• Your goal: In the records below, find each line with "right" and copy it.

• Stored dataset items:
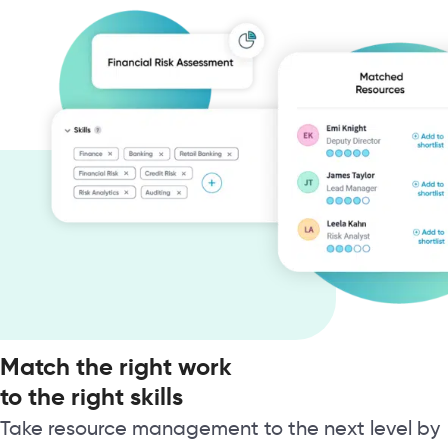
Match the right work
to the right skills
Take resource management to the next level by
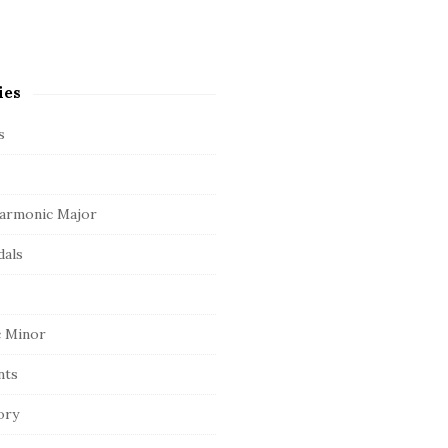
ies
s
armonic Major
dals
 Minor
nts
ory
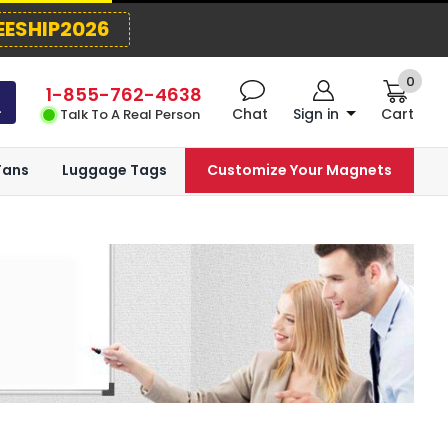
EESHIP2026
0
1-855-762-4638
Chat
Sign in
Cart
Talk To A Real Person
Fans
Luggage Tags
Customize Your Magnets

* * *

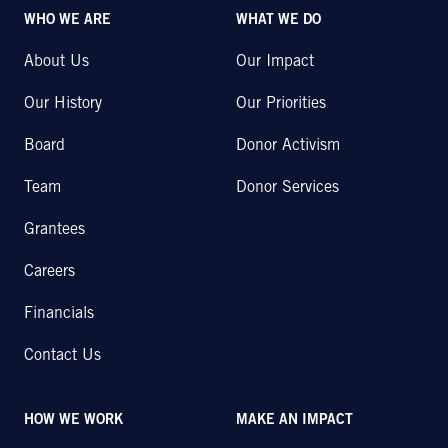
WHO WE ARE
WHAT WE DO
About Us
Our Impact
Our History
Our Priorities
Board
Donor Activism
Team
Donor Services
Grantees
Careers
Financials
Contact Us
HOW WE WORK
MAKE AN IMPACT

• Reply:
Match the right work
to the right skills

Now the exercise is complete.